Tive a sorte de nascer e crescer durante a era do rádio. Criança ainda, passava os dias ouvindo as músicas cantadas por Orlando Silva, Ataulfo Alves, Emilinha Borba, Marlene e outras estrelas da Rádio Nacional, pois em toda casa havia um grande rádio de válvulas ligado diariamente. Antes dos 7 anos de idade, chorei a morte de Francisco Alves, o chamado Rei da Voz. Isso parece exagero, mas nos acostumamos a ouvir repertório de adultos. A valorização de músicas, gostos e costumes dos jovens só passou a existir após o advento do rock’n’roll e dos filmes que marcaram a revolta da juventude.
A Rádio Nacional tinha seus programas de auditório, onde se apresentavam, sob o comando de Paulo Gracindo ou César de Alencar, os cantores consagrados pelo público. Havia uma “disputa” entre as cantoras Emilinha e Marlene, com os respectivos fãs-clubes a se guerrear, como se fossem torcedores de times oponentes.
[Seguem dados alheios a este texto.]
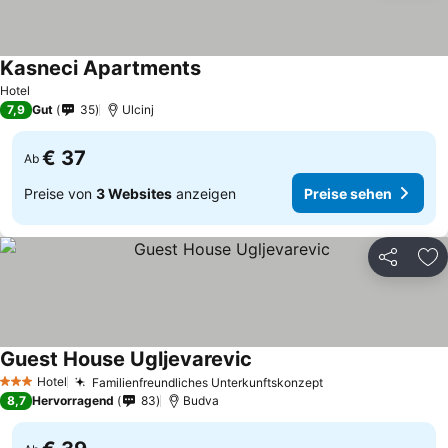
Kasneci Apartments
Preise sehen
Hotel
7,9
Gut
35
Ulcinj
€ 37
Ab
Preise von
3 Websites
anzeigen
Preise sehen
Teilen
Zu
Guest House Ugljevarevic
Preise sehen
Hotel
Familienfreundliches Unterkunftskonzept
Preise sehen
3 Sterne
8,7
Hervorragend
83
Budva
Havia até um caubói brasileiro, antecedente de Beto Carreiro: o cantor Bob Nelson, autor de músicas alegres, como “Meu boi Barnabé”, com o gostoso refrão “ô tiroleiiiiti...”.
Publicações como a “Revista do Rádio” e “Radiolândia” eram especializadas em divulgar os eventos radiofônicos e o cotidiano dos artistas: Fulano ao lado de seus cachorros; Cicrana de avental, fingindo preparar uma feijoada, e assim por diante.
A Rádio Nacional do Rio de Janeiro foi a maior emissora de rádio que o país já teve. Criada em 1930, foi mais tarde incorporada ao governo de Getúlio Vargas; teve então sua potência multiplicada com a importação de modernos equipamentos. Todos os grandes músicos, cantores, apresentadores e humoristas eram contratados da Nacional.
Gostávamos de assistir aos programas humorísticos como “Edifício Balança mas não cai”. Meu pai acompanhava a série radiofônica “Jerônimo, o herói do sertão”. As novidades da década eram as radionovelas, patrocinadas pelos produtos Gessy-Lever ou Colgate-Palmolive, razão por que esse tipo de programa era conhecido nos Estados Unidos por “ópera de sabão”.
As notícias nos vinham através do Repórter Esso (alô, alô, Repórter Esso, alô!), que durante anos estarreceu o país noticiando os grandes acontecimentos em suas edições especiais.
Mas “a coisa fervia” era na época que antecedia o carnaval. Os artistas apresentavam, então, os alegres sambas e marchas, que, de tanto serem ouvidos, já moravam na boca do povo e podiam ser cantados quando chegava a famosa festa de Momo. A era do rádio passou, mas ele continua vivo em nosso cotidiano.